‘The trouble is, you think you have time.’
This quote is often attributed to the Buddha, but it is actually one of Jack Kornfield's interpretation of Buddhist teachings, specifically from his adaptation of something from a fictional character named Don Juan from Carlo Castaneda’s third book, “Journey to Ixtlan,” where the shaman says: “There is one simple wrong with you – you think you have plenty of time ... If you don’t think your life is going to last forever, what are you waiting for? Why the hesitation to change?”
In simple words, we procrastinate by putting off important things because we think we have time to do them later. But there may not be any ‘later' since we are all here on borrowed time. And as Kornfield said in "Buddha’s Little Instruction Book," a book containing a collection of his interpretation of Buddhist teachings, “Life is short; make good use of it.”
Visionaries and business leaders need not necessarily go through rough patches of adversity because most of the problems besetting family-owned businesses are predictable and, for the most part, internally induced. It can be the founder of the business refusing to yield or share power or having entitled children with a mindset that ownership is a birthright. Whatever internal issues are plaguing the family business, for me, that’s a good thing. Why? Because we can anticipate and address the ‘what ifs’ or future conflicts years and even decades before they actually happen. So when we make use of our time to address these future events, then as leaders, we have done our part.
All of us, especially business owners, must recognize that our time in this world is short. As we age, time beats faster. And it can help us appreciate life and see what the important things are. Buddha encourages us to reflect on our own “temporariness” and how, in light of that, it’s important that we take responsibility for our lives.

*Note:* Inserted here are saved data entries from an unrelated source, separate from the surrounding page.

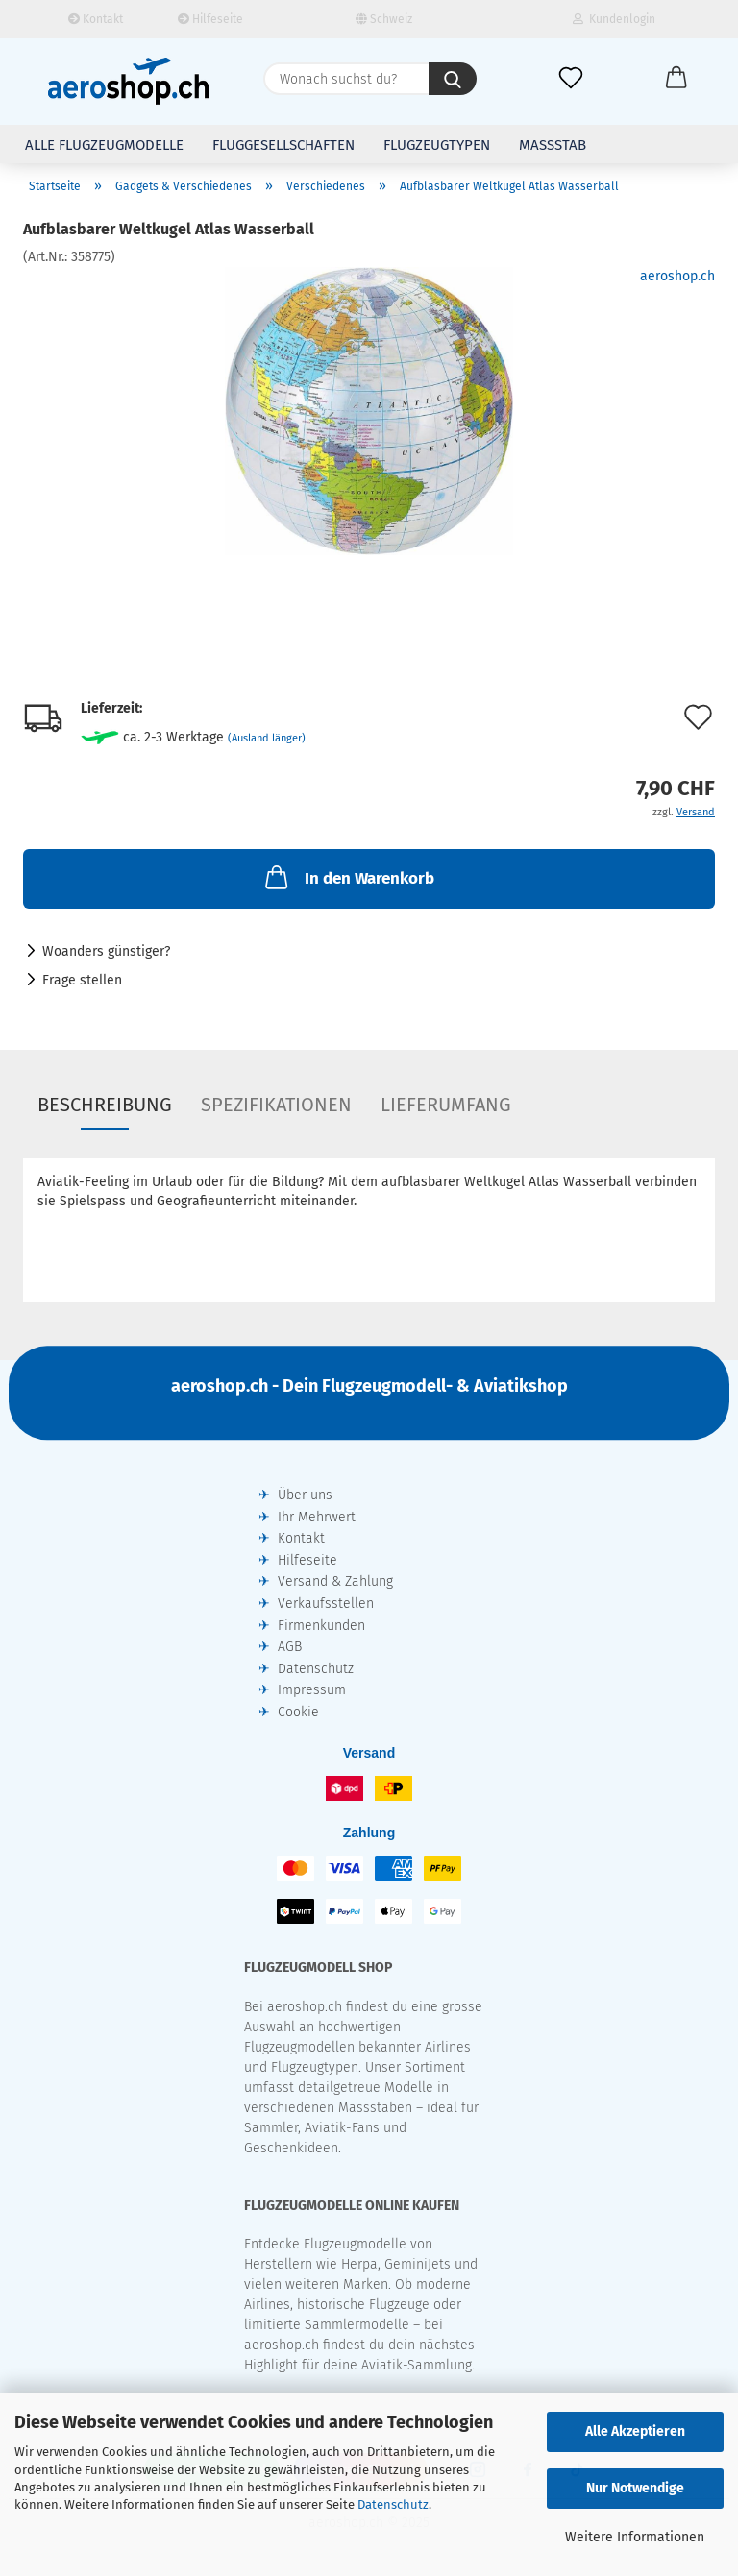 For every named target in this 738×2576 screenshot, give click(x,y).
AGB (290, 1647)
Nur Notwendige (635, 2488)
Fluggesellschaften (283, 145)
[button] (676, 78)
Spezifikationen (276, 1104)
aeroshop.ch (677, 276)
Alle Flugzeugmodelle (104, 145)
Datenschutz (393, 2504)
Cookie (298, 1712)
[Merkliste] (571, 78)
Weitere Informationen (634, 2537)
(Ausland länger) (267, 738)
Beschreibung (104, 1104)
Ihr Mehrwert (317, 1517)
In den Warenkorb (347, 877)
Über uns (305, 1495)
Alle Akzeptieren (635, 2431)
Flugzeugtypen (436, 145)
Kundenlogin (614, 19)
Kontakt (95, 19)
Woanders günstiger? (106, 951)
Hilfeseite (210, 19)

The real challenge of family-owned businesses is pursuing succession where legacy and stewardship must be embedded in the journey, and preserving the family wealth, maintaining family harmony and ensuring all family members are aligned towards a shared purpose should be emphasized. It is where fair rules are agreed upon and signed on, and performances are measured with the appropriate accountability imposed on family members.
To quote Ken McCracken and Hakan Hillerström (2010) in their article “Fourteen Steps to Stronger Family Governance, “The greatest strength in a family business is a clear and strong sense of shared purpose among the owners and the wider family. It can generate a sense of belonging, worth and shared resolve that non-family businesses are unlikely to be able to generate among their owners. This is a competitive advantage that family businesses should try to maximise. Without a shared purpose, there is nothing to bind family members to each other and their collective investment in the business. As time unfolds, no amount of governance or technical structures can prevent disintegration, often at the cost of much conflict and unhappiness.”
After years of research and actual engagements, I have identified the distinct characteristics of successful family businesses that have weathered more than a century of adversity, and I enjoin leaders to embrace each virtue below.
• Good parenting
• Shared Vision and Mission Values
• Commitment to Family and Shareholder Agreements
• Investment in People: Family and Non-Family Talent
• The Right Business/Family Balance
• Compelling Business Model Innovation
• Institutionalizing Communication and Transparency Protocols
• Ownership Policy on Sibling/Branch Partnership
• Next Generation Leadership to the most deserving
• Institutionalize Communication
• Engaging members via the Family Council/Meetings
Life is unpredictable. When you’re with someone, you have no idea if you’ll ever see each other again. Everyone you see today—that may be your last encounter. The pandemic was a wake-up call. Bodhipaksa, a Buddhist, would often say, “Think about those around you, about those you’re connected to with ties of blood or love. Life is short; be kind.”